The latter part of 2013 is seeing some radical changes to existing marijuana laws in Washington. The most significant new proposals are being made by the Liquor Control Board, which is currently pushing to limit the number of recreational marijuana outlets in the state to 334. Of this number, ten outlets will be located in Kitsap County. Under the guidelines of Initiative 502, this proposal also aims to establish licensing restrictions for marijuana businesses with the goal of preventing the marijuana industry from falling under the sole control of large commercial entities.
Re-filed on September 4, 2013, the new proposals sought to place a limit on the number of marijuana retail outlets that are allowed to operate in every county. The most heavily populated county–King County–will be allowed to have a maximum of 61 retail outlets, with 21 of them to be located in Seattle. Snohomish County will be limited to 35 retail outlets, and Pierce County will be limited to 31 outlets. As for Kitsap County, the new proposals would limit the number of marijuana retail outlets to two in Bremerton, one in Bainbridge Island, and seven more located throughout the county.
The new guidelines also seek to limit each “entity and/or the principals in an entity” to a maximum of three producer or processor licenses that are valid in the state.

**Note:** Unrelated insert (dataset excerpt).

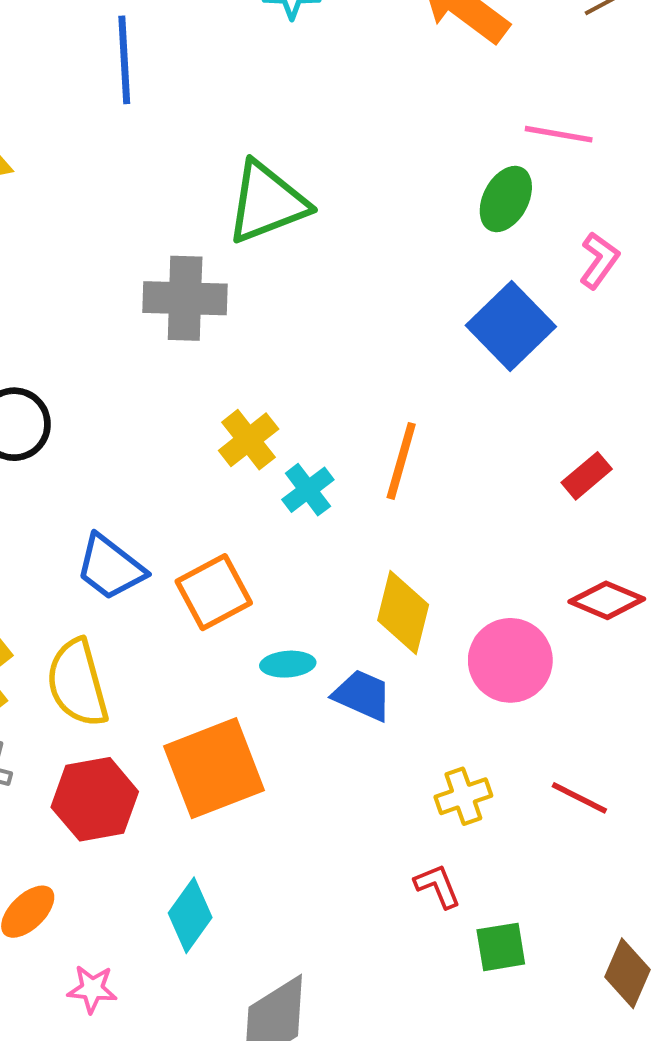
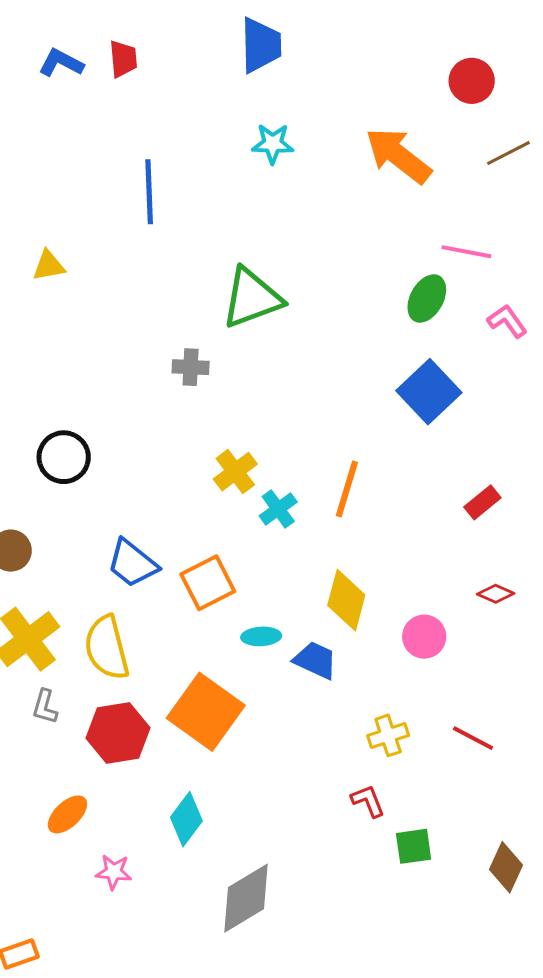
pink L-shape: (599, 260) -> (507, 321), moved, turned -72
gray cross: (185, 298) -> (191, 367), size x0.6
red diamond: (607, 600) -> (496, 594), size x0.7
pink circle: (510, 660) -> (424, 637), size x0.7
orange square: (214, 768) -> (206, 712), turned -34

Entities or individuals may obtain producer and processor licenses in any combination, with the bearers of producer or processor licenses being exempted from the standard 25% tax typically charged during producer-to-processor transactions. Processor-to-retailer transactions and retail purchases will also be subject to a 25% tax.

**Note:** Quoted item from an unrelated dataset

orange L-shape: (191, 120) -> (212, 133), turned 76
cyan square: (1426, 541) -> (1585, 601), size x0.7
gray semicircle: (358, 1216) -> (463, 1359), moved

Individuals who apply for retail licenses are not allowed to apply for the two other types of licenses. Individuals are also limited to a maximum of three retail licenses, and they may not be in possession of more than 33% of the retail licenses allowed in the county or city.
Applications for all marijuana licenses will be accepted by the WSLCB beginning on November 16 for a period of 30 days. The first licenses are scheduled for issuance by December 2013 to January 2014. Because of the large number of applicants, the licensing process is expected to take longer than the standard 90 days.
There are currently no plans to limit the number of licenses to be issued, whether for producers or processors. However, there is a plan to limit the production of marijuana in the state to 40 metric tons.
The first version of the proposals was filed by the Washington State Liquor Control Board on July 3, 2013. Based on input from the general public during five public hearings however, the board opted to revise the rules. In a news release published on September 4, 2013, board chair Sharon Foster said that the new rules “fulfill the public expectation of creating a tightly regulated and controlled system”.